━━━━━ Dataset content ━━━━━

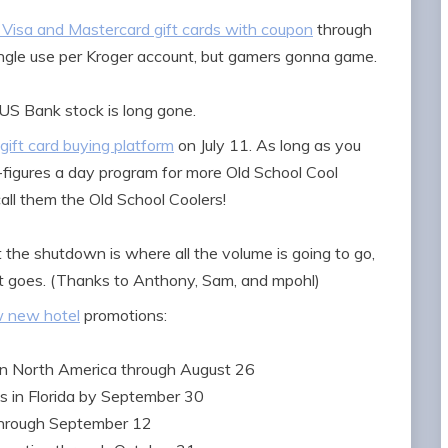
 Visa and Mastercard gift cards with coupon
through
ingle use per Kroger account, but gamers gonna game.
US Bank stock is long gone.
 gift card buying platform
on July 11. As long as you
-figures a day program for more Old School Cool
all them the Old School Coolers!
the shutdown is where all the volume is going to go,
 it goes. (Thanks to Anthony, Sam, and mpohl)
w new hotel
promotions:
in North America through August 26
s in Florida by September 30
through September 12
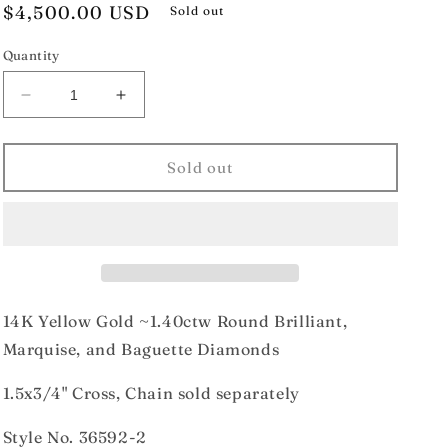
Regular
$4,500.00 USD
Sold out
price
Quantity
Decrease
Increase
quantity
quantity
for
for
14K
14K
Sold out
Yellow
Yellow
Gold
Gold
1.40ctw
1.40ctw
Diamond
Diamond
Cross
Cross
14K Yellow Gold ~1.40ctw Round Brilliant,
Marquise, and Baguette Diamonds
1.5x3/4" Cross, Chain sold separately
Style No.
36592-2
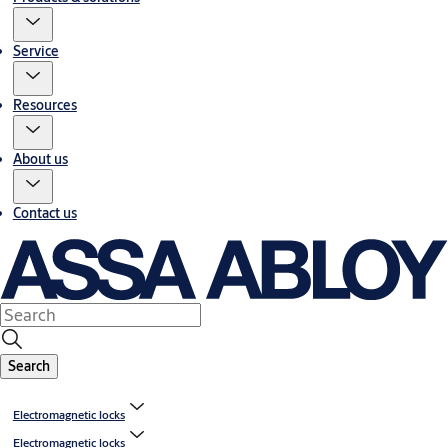
Service
Resources
About us
Contact us
Search
Electromagnetic locks
Electromagnetic locks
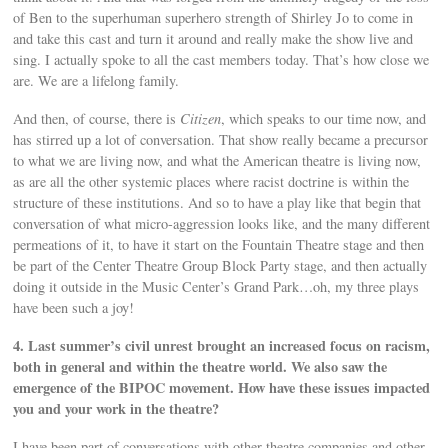
of Ben to the superhuman superhero strength of Shirley Jo to come in
and take this cast and turn it around and really make the show live and
sing. I actually spoke to all the cast members today. That’s how close we
are. We are a lifelong family.
And then, of course, there is
Citizen
, which speaks to our time now, and
has stirred up a lot of conversation. That show really became a precursor
to what we are living now, and what the American theatre is living now,
as are all the other systemic places where racist doctrine is within the
structure of these institutions. And so to have a play like that begin that
conversation of what micro-aggression looks like, and the many different
permeations of it, to have it start on the Fountain Theatre stage and then
be part of the Center Theatre Group Block Party stage, and then actually
doing it outside in the Music Center’s Grand Park…oh, my three plays
have been such a joy!
4. Last summer’s civil unrest brought an increased focus on racism,
both in general and within the theatre world. We also saw the
emergence of the BIPOC movement. How have these issues impacted
you and your work in the theatre?
I have been part of conversations with other theatre companies and other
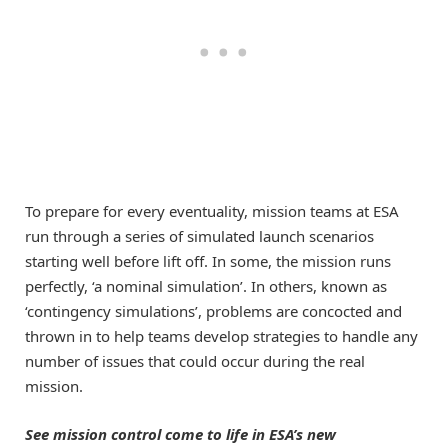
To prepare for every eventuality, mission teams at ESA
run through a series of simulated launch scenarios
starting well before lift off. In some, the mission runs
perfectly, ‘a nominal simulation’. In others, known as
‘contingency simulations’, problems are concocted and
thrown in to help teams develop strategies to handle any
number of issues that could occur during the real
mission.
See mission control come to life in ESA’s new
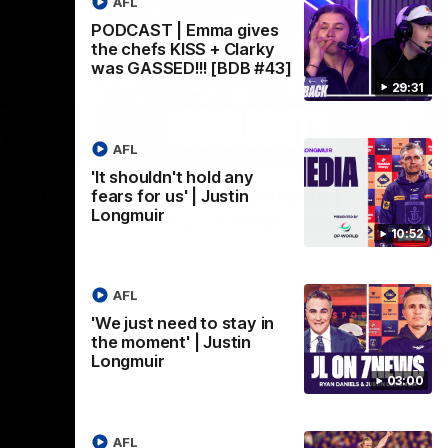
AFL
PODCAST | Emma gives
the chefs KISS + Clarky
was GASSED!!! [BDB #43]
29:31
AFL
03:02
08:20
'It shouldn't hold any
Nex
we can
AFL Match Highlights |
P
fears for us' | Justin
Longmuir
en
Round 22 v Melbourne
ga
10:52
6
Watch all the highlights for our round 22
game against Melbourne
ooms after
Pat
ourne.
bef
AFL
sen
'We just need to stay in
the moment' | Justin
AFL
Longmuir
03:00
AFL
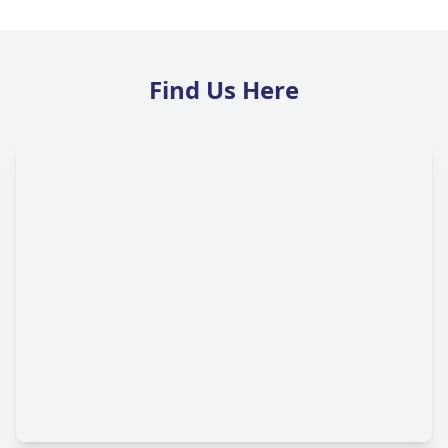
Find Us Here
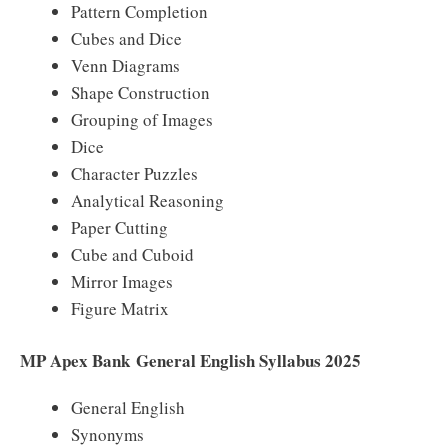
Pattern Completion
Cubes and Dice
Venn Diagrams
Shape Construction
Grouping of Images
Dice
Character Puzzles
Analytical Reasoning
Paper Cutting
Cube and Cuboid
Mirror Images
Figure Matrix
MP Apex Bank General English Syllabus 2025
General English
Synonyms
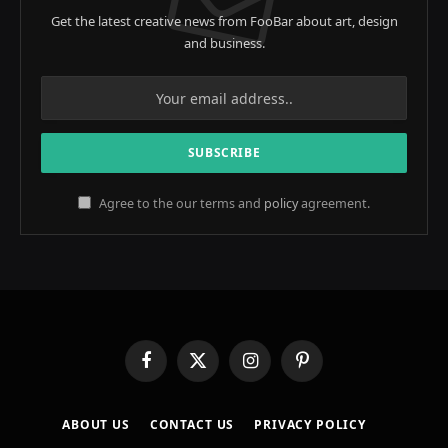
Get the latest creative news from FooBar about art, design
and business.
Agree to the our terms and
policy
agreement.
Facebook
X
Instagram
Pinterest
(Twitter)
ABOUT US
CONTACT US
PRIVACY POLICY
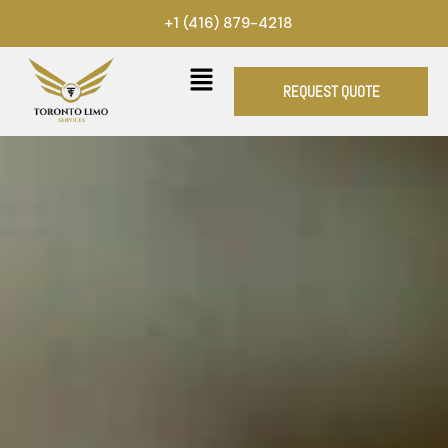
Skip
+1 (416) 879-4218
to
content
REQUEST QUOTE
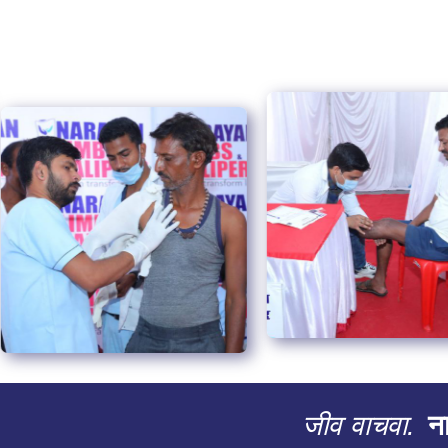
जीव वाचवा.
ना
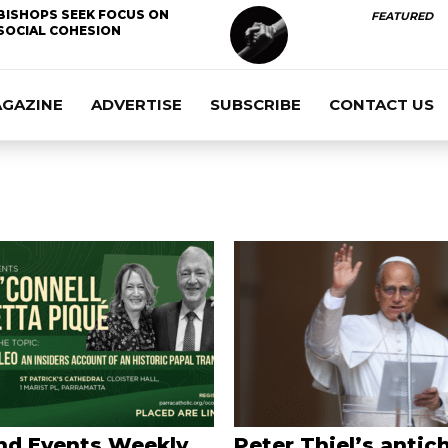
BISHOPS SEEK FOCUS ON
FEATURED
SOCIAL COHESION
AGAZINE
ADVERTISE
SUBSCRIBE
CONTACT US
nd Events Weekly
Peter Thiel’s antich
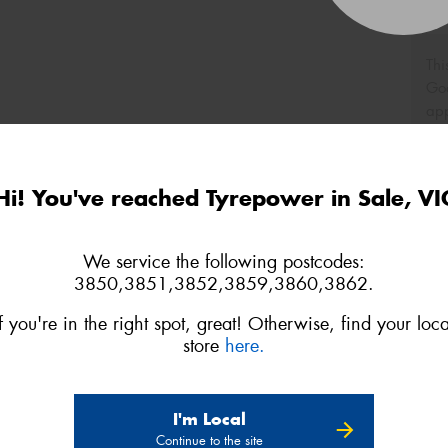
Thi
Go
app
Hi! You've reached Tyrepower in Sale, VI
We service the following postcodes:
3850,3851,3852,3859,3860,3862.
If you're in the right spot, great! Otherwise, find your loca
store
here.
I'm Local
Continue to the site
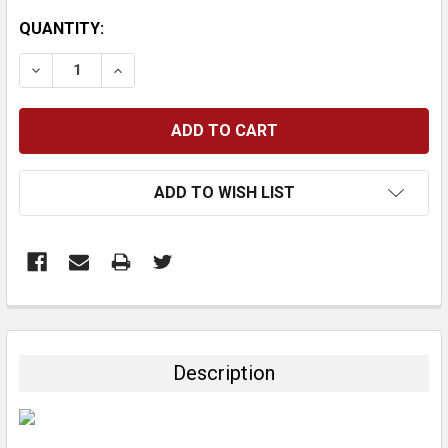
CURRENT
QUANTITY:
STOCK:
DECREASE QUANTITY:
INCREASE QUANTITY:
ADD TO WISH LIST
FREQUENTLY
BOUGHT
TOGETHER:
Description
SELECT
ALL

━━━━━

◆ **Work order**
Take exactly the lines from the one containing "ingle use per" through the one containing "in North America through August 26" in the data above, and output them with nothing added.

◆ **Reply**
ingle use per Kroger account, but gamers gonna game.
US Bank stock is long gone.
 gift card buying platform
on July 11. As long as you
-figures a day program for more Old School Cool
all them the Old School Coolers!
the shutdown is where all the volume is going to go,
 it goes. (Thanks to Anthony, Sam, and mpohl)
w new hotel
promotions:
in North America through August 26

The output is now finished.